E tanti altri cambiamenti ci attendono nei prossimi anni: nel nostro volume quando parliamo di “futuro che è già qui” ci riferiamo appunto alla costanza e alla velocità di questo processo, che inevitabilmente condiziona la programmazione formativa. Le prossime generazioni svolgeranno professioni molto diverse da quelle di oggi, molte delle quali ancora non esistono, come analizzato dal recente rapporto del World Economic Forum.
I processi formativi devono pertanto essere proiettati in questo futuro in costante evoluzione e pensati con estrema elasticità e con il coinvolgimento di tutti gli attori chiave del tessuto produttivo in sinergia con le istituzioni e con il sistema scolastico e universitario.

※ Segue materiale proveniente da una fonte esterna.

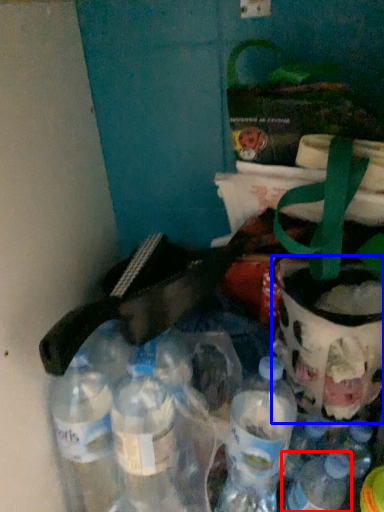 Question: Among these objects, which one is nearest to the camera, bottle (highlighted by a red box) or glass jar (highlighted by a blue box)?

Choices:
 (A) bottle
 (B) glass jar

Answer: (A) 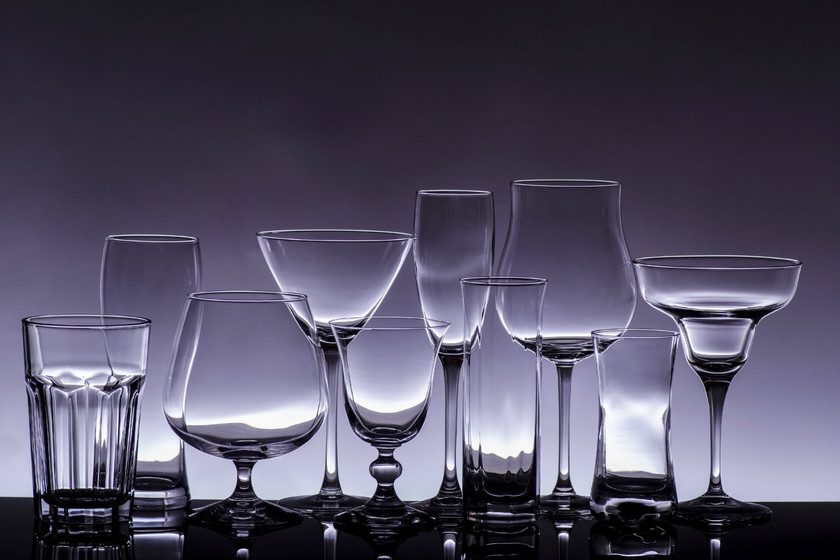 At what (x,y) coordinates should I click in order to perform the action: click on glassware. Please return your answer as a coordinate pair (x, y). Looking at the image, I should click on (75, 378), (165, 244), (244, 361), (334, 267), (384, 366), (431, 263), (492, 338), (589, 251), (628, 380), (689, 328). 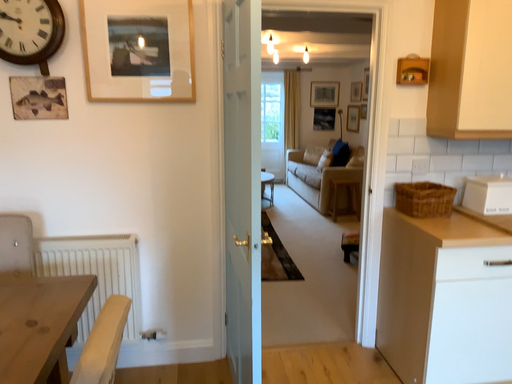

Il mondo imprenditoriale, che giustamente pone l’accento sul problema del disallineamento tra i profili di cui il mondo delle imprese ha bisogno e quelli prodotti dal sistema formativo, deve giocare un ruolo di primo piano nella costruzione delle nuove competenze, un processo di accompagnamento a questo lavoro sempre più autonomo che richiede quindi anche un’adeguata cultura del rischio, che forse è spesso mancata in Italia e soprattutto nel Mezzogiorno per il prevalere della logica del posto fisso; una cultura del lavoro che cammina quindi di pari passo con una nuova cultura d’impresa.
Una “formazione 4.0” intesa come accelerazione, sperimentazione sul campo, condivisione e confronto, costruzione di partenariati strutturati e sostenibili per l’implementazione di progettualità di ampio respiro, mettendo a sistema iniziative differenti ma complementari quali spazi di formazione e coworking, fablab, centri strategici, competence center, fabbriche delle competenze.
In un’epoca caratterizzata dall’intangibile e dall’extraterritorialità c’è tuttavia una necessità di spazi fisici dove svolgere questo lavoro sinergico di aggregazione e formazione. E’ necessario un ripensamento del ruolo degli incubatori, anche alla luce delle criticità emerse sulle scarse possibilità per le start up italiane di sopravvivere nel medio lungo periodo: sono sempre meno le giovani imprese che riescono a sviluppare un proprio processo produttivo e ad affermarsi sul mercato, finendo con l’essere assorbite dalle grandi aziende, spesso multinazionali, disperdendo l’innovazione prodotta nei territori.
Ripensare gli spazi, luoghi di aggregazione e di interazione dove conservare il senso di comunità e accompagnare le nuove imprese verso uno stabile inserimento nel tessuto produttivo locale, contribuendo ad innovare il tessuto stesso e renderlo competitivo nello scenario europeo e internazionale.
A tal fine può e deve giocare un ruolo chiave l’Università che deve accompagnare i giovani dalla fase formativa a quella lavorativa ed essere luogo di incontro e punto di riferimento di ogni sistema locale.
Da qui deve partire il rilancio del Mezzogiorno e di conseguenza di tutto il Sistema Italia. La rivoluzione digitale può essere l’occasione per realizzare il tanto atteso salto del gradino proiettando il nostro meridione direttamente nella dimensione 4.0, sfruttando quel ritardo nelle precedenti fasi di industrializzazione che può diventare un vantaggio, non avendo grandi infrastrutture da adeguare, e potendo inoltre contare su tante giovani energie da valorizzare.